Pang Xiao-cong, Wang Zhe, Fang Jian-song, Lian Wen-wen, Zhao Ying, Kang De, Liu Ai-lin, Du Guan-hua
Yao Xue Xue Bao. 2016 May;51(5):725-31.
This study aims to investigate the network pharmacology of Chinese medicinal formulae for treatment of Alzheimer’s disease.Machine learning algorithms were applied to construct classifiers in predicting the active molecules against 25 key targets toward Alzheimer’s disease(AD).By extensive data profiling, we compiled 13 classical traditional Chinese medicine(TCM) formulas with clinical efficacy for AD. There were 7 Chinese herbs with a frequency of 5 or higher in our study. Based on the predicted results, we built constituent-target, and further construct target-target interaction network by STRING(Search Tool for the Retrieval of Interacting Genes/Proteins) and target-disease network by DAVID(Database for Annotation,Visualization and Integrated Discovery) and gene disease database to study the synergistic mechanism of the herbal constituents in the Chinese traditional patent medicine.
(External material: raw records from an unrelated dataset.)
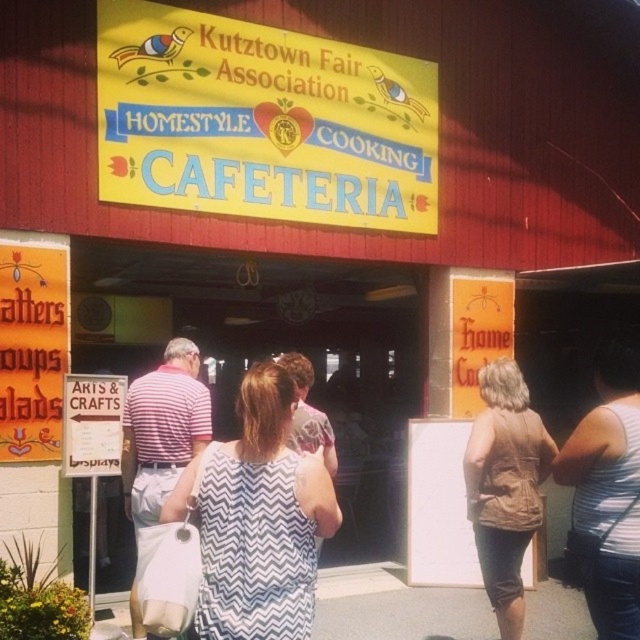 Who is taller, yellow paper sign at upper center or white zigzag dress at center?

With more height is yellow paper sign at upper center.

Is point (298, 184) positioned before point (307, 557)?

No, it is not.

Which is behind, point (360, 172) or point (282, 568)?

The point (360, 172) is more distant.

The image size is (640, 640). In order to click on yellow paper sign at upper center in this screenshot , I will do `click(260, 122)`.

Can you confirm if yellow paper sign at upper center is positioned below white tank top at right?

No.

Between point (259, 116) and point (628, 365), which one is positioned in front?

Point (628, 365)

Find the location of `yellow paper sign at upper center`. yellow paper sign at upper center is located at coordinates (260, 122).

Is point (259, 451) in front of point (428, 554)?

Yes, it is.

Does white zigzag dress at center appear on the right side of white matte bulletin board at center?

Incorrect, white zigzag dress at center is not on the right side of white matte bulletin board at center.

Does point (225, 548) come farther from viewer compared to point (432, 524)?

No, it is not.

I want to click on white zigzag dress at center, so click(257, 518). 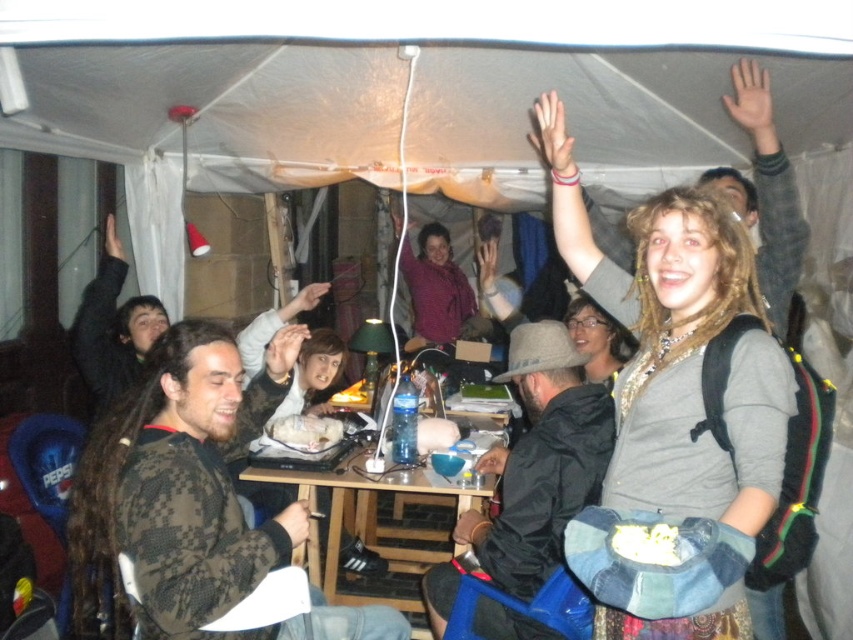 You are standing at the entrance of the tent and want to reach the black matte jacket at center. According to the coordinates provided, in which direction should you move from your current position to locate it?

The black matte jacket at center is located at coordinates point (532, 472), which means it is positioned towards the lower right of the tent. Move towards the lower right direction from your current position to find it.

You are at a party and want to grab the black matte jacket at center. However, there is a matte black hand at lower center in the way. Can you reach the jacket without moving the hand?

The black matte jacket at center is to the right of the matte black hand at lower center, so you can reach it without moving the hand by going around the right side.

You are a photographer trying to capture a candid shot of the scene. Your camera has a minimum focus distance of 40 centimeters. Can you focus on both the black matte jacket at center and the matte black hand at lower center without moving the camera?

The black matte jacket at center is 44.17 centimeters from the matte black hand at lower center. Since the minimum focus distance is 40 centimeters, the camera can focus on both objects as they are within the required distance. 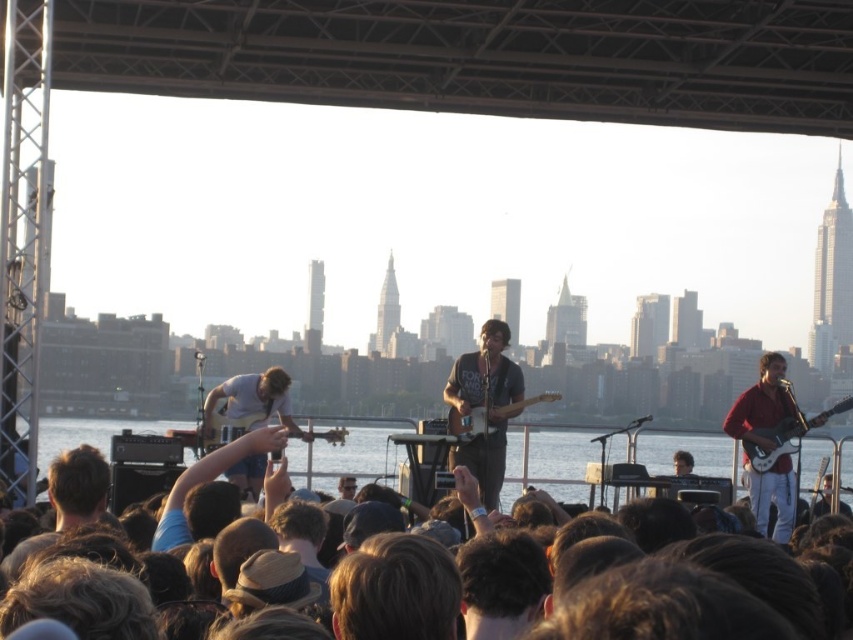 Can you confirm if matte black guitar at center is smaller than light brown leather hat at center?

Incorrect, matte black guitar at center is not smaller in size than light brown leather hat at center.

Can you confirm if matte black guitar at center is taller than light brown leather hat at center?

Yes.

Is point (497, 477) less distant than point (347, 484)?

That is True.

Identify the location of matte black guitar at center. The image size is (853, 640). (485, 404).

Which of these two, matte black guitar at center or shiny red guitar at right, stands taller?

With more height is shiny red guitar at right.

Does matte black guitar at center lie behind shiny red guitar at right?

No.

The height and width of the screenshot is (640, 853). What do you see at coordinates (485, 404) in the screenshot?
I see `matte black guitar at center` at bounding box center [485, 404].

Identify the location of matte black guitar at center. (485, 404).

Does brown hair at lower center have a larger size compared to white glossy electric guitar at right?

Correct, brown hair at lower center is larger in size than white glossy electric guitar at right.

Identify the location of brown hair at lower center. (560, 451). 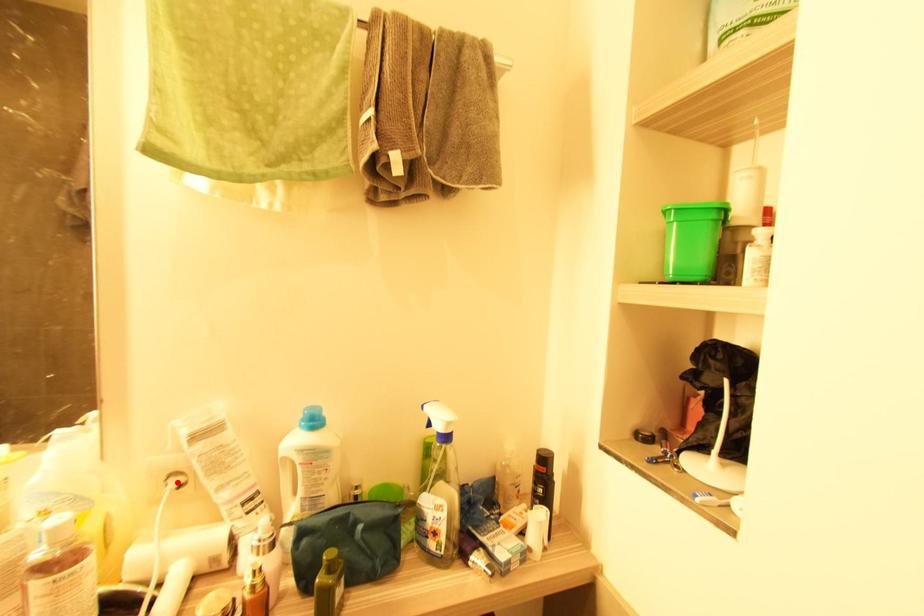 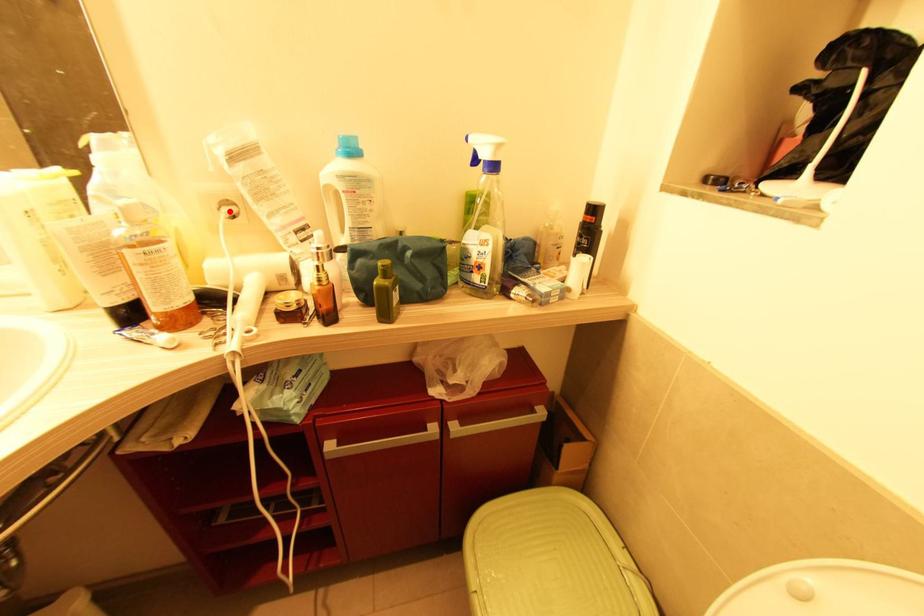 I am providing you with two images of the same scene from different viewpoints. A red point is marked on the first image and another point is marked on the second image. Are the points marked in image1 and image2 representing the same 3D position?

Yes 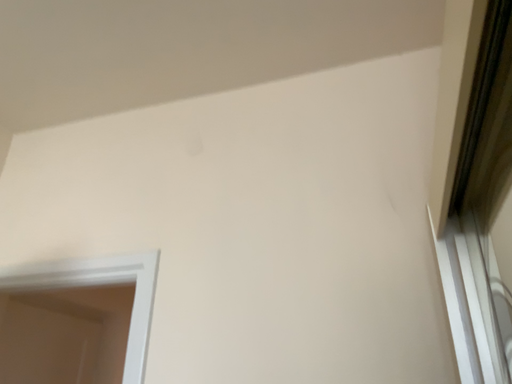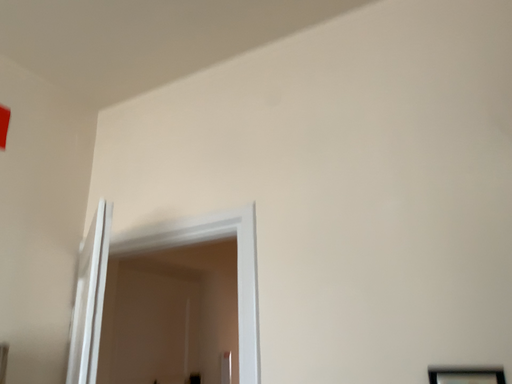 Question: Which way did the camera rotate in the video?

Choices:
 (A) rotated downward
 (B) rotated upward

Answer: (A) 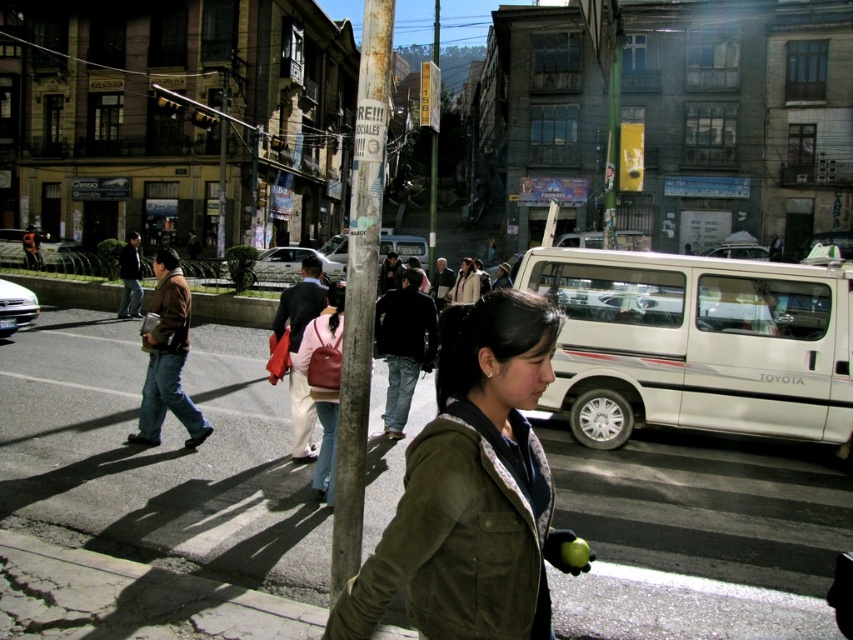 Question: In this image, where is brown leather jacket at left located relative to white glossy sedan at left?

Choices:
 (A) above
 (B) below

Answer: (A)

Question: Which object is positioned closest to the smooth asphalt road at center?

Choices:
 (A) brown leather jacket at left
 (B) white glossy sedan at left

Answer: (A)

Question: Can you confirm if white metallic van at right is bigger than white glossy sedan at left?

Choices:
 (A) no
 (B) yes

Answer: (B)

Question: Among these points, which one is farthest from the camera?

Choices:
 (A) (32, 300)
 (B) (517, 547)

Answer: (A)

Question: Is the position of smooth asphalt road at center less distant than that of green suede jacket at center?

Choices:
 (A) no
 (B) yes

Answer: (A)

Question: Which object is closer to the camera taking this photo?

By prediction of blood-brain penetration and validation by TCMsp (traditional Chinese medicine systems pharmacology) and Drugbank, we found 7 typical multi-target constituents which have diverse structure. The mechanism uncovered by this study may offer a deep insight into the action mechanism of TCMs for AD. The predicted inhibitors for the AD-related targets may provide a good source of new lead constituents against AD.
本研究旨在探讨用于治疗阿尔茨海默病的中药方剂的网络药理学。应用机器学习算法构建分类器,以预测针对阿尔茨海默病(AD)25个关键靶点的活性分子。通过广泛的数据剖析,我们整理了13个对AD具有临床疗效的经典中药方剂。在我们的研究中,有7味中药出现频率为5次或更高。基于预测结果,我们构建了成分-靶点网络,并通过STRING(搜索相互作用基因/蛋白质的工具)进一步构建靶点-靶点相互作用网络,通过DAVID(注释、可视化和综合发现数据库)和基因疾病数据库构建靶点-疾病网络,以研究中药复方中草本成分的协同作用机制。通过血脑屏障通透性预测,并经中药系统药理学数据库(TCMsp)和药物银行(Drugbank)验证,我们发现了7种结构各异的典型多靶点成分。本研究揭示的机制可能为深入了解中药治疗AD的作用机制提供见解。预测得到的AD相关靶点抑制剂可能为抗AD新的先导成分提供良好来源。